France's upper house of parliament, the Senate, on Wednesday chose a veteran conservative as its leader, who is expected to face pressure to scale back perks at what one newspaper called the "assembly of the privileged".
Gerard Larcher, a member of the conservative UMP party that controls both the Senate and the lower house National Assembly, will now take over the job that makes him first in line to replace President Nicolas Sarkozy should he be judged unable to hold office, resign, or die.
The row over perks for occupants of the senate's gilded halls had been quietly brewing for weeks after a book and newspaper articles focused on what they call a cushy job.
It took on new impetus over the weekend when Larcher's fellow UMP colleague and Labour Minister Xavier Bertrand said he found it absurd that the body's leader could keep "an apartment for life."
The row forced outgoing leader Christian Poncelet to begrudgingly say he will give up a 200-square-metre apartment when he retires in 2014, despite rules that allowed him to hold on to it indefinitely.
The incoming Larcher, a rotund 59-year-old former labour minister, has built a reputation as a sharp-witted speaker with a jovial character during his time at the National Assembly under previous governments.
He will likely face pressure to trim fat from the budgets of what one anonymous senator -- cited by left-wing daily Liberation -- called the "only club that pays its members".

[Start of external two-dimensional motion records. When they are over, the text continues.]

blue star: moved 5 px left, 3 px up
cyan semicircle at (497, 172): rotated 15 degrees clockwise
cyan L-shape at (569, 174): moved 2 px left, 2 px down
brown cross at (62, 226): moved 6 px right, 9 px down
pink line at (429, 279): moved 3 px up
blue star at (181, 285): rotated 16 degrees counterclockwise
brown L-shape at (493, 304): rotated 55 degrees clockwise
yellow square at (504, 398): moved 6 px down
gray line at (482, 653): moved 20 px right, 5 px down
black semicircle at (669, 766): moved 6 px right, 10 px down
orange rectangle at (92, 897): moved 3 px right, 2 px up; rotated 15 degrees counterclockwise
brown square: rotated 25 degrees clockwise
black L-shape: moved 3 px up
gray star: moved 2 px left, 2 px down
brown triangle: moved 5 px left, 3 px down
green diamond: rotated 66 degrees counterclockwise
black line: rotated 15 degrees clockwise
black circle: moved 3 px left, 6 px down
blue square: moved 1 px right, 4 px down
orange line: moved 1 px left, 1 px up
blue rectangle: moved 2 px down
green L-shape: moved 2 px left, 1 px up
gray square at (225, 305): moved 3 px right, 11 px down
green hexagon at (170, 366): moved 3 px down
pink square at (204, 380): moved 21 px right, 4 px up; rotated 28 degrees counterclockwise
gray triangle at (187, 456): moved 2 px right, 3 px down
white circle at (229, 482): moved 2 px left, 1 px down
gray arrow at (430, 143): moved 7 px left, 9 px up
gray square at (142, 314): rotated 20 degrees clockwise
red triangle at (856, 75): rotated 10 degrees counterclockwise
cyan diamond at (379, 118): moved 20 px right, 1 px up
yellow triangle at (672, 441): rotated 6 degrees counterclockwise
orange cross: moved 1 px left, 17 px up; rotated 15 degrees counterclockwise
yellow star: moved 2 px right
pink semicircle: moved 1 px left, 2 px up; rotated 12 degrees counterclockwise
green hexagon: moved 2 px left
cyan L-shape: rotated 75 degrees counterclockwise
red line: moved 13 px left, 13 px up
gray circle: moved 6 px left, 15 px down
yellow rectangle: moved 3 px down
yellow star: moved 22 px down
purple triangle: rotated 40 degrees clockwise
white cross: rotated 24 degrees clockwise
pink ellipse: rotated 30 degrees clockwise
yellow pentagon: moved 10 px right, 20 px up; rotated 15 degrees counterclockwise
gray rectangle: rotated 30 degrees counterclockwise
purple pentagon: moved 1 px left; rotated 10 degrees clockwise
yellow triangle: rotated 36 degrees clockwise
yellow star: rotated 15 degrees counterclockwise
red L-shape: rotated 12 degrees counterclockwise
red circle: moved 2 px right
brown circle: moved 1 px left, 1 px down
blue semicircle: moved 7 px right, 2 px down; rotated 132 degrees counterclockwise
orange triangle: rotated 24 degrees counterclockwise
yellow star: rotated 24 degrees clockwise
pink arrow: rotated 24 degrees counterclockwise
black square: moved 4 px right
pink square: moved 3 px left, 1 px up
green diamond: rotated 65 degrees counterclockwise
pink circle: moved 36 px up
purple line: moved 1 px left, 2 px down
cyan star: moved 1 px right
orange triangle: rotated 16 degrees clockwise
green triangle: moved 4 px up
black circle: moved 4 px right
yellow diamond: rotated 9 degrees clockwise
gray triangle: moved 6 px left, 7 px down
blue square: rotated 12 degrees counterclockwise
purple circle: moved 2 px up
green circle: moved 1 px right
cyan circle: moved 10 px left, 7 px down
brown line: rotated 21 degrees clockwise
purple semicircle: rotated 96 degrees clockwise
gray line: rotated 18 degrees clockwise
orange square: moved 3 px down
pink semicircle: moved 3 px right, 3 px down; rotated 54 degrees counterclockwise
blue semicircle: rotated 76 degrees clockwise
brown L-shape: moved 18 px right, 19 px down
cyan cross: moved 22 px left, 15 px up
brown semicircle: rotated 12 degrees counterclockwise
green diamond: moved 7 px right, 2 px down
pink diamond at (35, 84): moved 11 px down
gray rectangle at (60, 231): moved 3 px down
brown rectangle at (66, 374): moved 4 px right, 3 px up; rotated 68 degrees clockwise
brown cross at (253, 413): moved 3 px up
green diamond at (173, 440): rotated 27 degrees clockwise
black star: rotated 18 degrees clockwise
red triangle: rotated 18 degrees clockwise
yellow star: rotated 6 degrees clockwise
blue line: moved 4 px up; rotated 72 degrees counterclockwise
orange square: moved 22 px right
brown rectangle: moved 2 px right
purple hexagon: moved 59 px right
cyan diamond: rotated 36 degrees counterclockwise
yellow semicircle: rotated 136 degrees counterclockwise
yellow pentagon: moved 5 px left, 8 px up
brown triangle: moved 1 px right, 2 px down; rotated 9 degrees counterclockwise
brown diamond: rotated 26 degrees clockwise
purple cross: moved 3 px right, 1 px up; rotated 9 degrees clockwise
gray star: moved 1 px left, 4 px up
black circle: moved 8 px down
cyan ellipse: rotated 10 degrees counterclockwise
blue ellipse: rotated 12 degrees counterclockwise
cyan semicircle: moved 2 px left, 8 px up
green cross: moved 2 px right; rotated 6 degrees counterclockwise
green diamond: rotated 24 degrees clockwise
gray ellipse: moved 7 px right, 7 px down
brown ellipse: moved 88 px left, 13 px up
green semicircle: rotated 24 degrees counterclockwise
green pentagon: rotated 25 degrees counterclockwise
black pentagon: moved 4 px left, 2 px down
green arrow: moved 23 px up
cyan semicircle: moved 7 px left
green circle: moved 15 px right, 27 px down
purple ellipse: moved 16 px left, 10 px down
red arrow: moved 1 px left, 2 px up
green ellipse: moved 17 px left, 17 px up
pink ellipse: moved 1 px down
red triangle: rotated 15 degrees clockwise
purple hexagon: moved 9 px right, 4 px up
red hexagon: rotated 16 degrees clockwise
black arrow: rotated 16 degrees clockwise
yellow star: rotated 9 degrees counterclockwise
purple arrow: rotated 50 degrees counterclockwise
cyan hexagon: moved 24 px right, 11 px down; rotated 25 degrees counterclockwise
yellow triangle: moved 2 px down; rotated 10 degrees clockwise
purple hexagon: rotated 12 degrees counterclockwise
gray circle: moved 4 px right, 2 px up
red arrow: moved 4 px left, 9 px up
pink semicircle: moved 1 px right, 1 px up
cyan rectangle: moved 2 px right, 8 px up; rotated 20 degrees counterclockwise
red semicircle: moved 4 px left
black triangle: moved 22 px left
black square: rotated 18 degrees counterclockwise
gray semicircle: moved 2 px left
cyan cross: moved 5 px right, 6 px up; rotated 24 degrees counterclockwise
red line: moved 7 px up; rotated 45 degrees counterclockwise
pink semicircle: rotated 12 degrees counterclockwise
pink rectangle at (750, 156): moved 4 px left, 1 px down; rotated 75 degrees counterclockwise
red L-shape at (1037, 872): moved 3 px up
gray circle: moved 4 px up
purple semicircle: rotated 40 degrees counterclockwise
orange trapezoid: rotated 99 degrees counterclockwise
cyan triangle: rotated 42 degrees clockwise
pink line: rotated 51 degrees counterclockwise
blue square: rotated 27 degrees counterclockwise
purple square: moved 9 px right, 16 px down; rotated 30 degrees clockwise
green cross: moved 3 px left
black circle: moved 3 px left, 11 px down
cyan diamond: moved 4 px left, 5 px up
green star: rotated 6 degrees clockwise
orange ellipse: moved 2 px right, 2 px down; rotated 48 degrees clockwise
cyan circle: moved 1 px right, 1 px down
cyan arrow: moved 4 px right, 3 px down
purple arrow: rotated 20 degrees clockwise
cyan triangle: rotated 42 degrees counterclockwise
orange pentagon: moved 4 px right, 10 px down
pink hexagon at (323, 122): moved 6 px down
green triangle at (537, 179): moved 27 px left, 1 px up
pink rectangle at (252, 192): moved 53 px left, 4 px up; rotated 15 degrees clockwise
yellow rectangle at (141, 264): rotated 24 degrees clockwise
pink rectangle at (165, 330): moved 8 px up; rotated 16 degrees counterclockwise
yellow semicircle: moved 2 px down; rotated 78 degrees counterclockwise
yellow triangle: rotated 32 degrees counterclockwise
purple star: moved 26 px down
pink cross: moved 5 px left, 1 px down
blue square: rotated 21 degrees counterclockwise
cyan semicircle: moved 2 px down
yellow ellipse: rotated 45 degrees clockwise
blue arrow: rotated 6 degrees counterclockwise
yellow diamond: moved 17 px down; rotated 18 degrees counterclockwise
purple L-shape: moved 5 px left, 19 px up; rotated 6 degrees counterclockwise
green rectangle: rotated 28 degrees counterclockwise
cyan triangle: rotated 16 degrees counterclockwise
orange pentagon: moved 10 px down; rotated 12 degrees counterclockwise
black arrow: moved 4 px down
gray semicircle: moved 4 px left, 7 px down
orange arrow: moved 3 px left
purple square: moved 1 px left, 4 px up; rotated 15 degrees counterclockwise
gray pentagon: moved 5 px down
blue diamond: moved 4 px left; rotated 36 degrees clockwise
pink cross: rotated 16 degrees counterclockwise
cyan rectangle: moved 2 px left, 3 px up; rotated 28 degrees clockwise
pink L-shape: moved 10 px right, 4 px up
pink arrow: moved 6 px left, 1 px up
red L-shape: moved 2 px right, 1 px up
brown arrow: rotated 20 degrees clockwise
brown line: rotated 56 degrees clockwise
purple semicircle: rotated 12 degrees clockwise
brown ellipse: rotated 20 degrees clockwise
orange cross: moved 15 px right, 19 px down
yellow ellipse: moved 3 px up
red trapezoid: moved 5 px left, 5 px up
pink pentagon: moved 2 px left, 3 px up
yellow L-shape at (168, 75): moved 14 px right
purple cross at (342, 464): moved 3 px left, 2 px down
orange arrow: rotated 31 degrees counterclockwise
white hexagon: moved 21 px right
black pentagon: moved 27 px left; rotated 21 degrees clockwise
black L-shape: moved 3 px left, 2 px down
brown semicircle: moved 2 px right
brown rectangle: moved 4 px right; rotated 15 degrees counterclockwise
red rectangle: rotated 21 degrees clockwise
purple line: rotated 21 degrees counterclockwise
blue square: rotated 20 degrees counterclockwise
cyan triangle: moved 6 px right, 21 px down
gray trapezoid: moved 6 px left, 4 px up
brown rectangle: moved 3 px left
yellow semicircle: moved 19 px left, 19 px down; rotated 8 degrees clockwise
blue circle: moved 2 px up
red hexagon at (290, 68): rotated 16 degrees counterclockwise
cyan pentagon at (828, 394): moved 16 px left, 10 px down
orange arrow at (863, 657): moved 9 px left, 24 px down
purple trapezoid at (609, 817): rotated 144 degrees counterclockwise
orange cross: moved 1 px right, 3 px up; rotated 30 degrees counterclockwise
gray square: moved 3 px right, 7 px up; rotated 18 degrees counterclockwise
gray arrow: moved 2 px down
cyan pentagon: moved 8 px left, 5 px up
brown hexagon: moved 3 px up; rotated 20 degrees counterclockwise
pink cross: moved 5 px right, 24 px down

Le Monde daily has quoted him as saying that he wanted to bring more "transparency" to the senate's accounts and that "everything will be examined, without exception".
Senators can take out real estate loans with an average 2 percent interest, and retire with a state workers' package from 60 years of age at around 80 percent of final salary.
Senators who work in the palatial senate building overlooking Paris' elegant Luxembourg Gardens earn 5,400 euros a month and around double that for expenses.
In 2007, the 343-member body ran a budget of 340 million euros ($481 million). It also holds an independent 1 billion euro pension fund.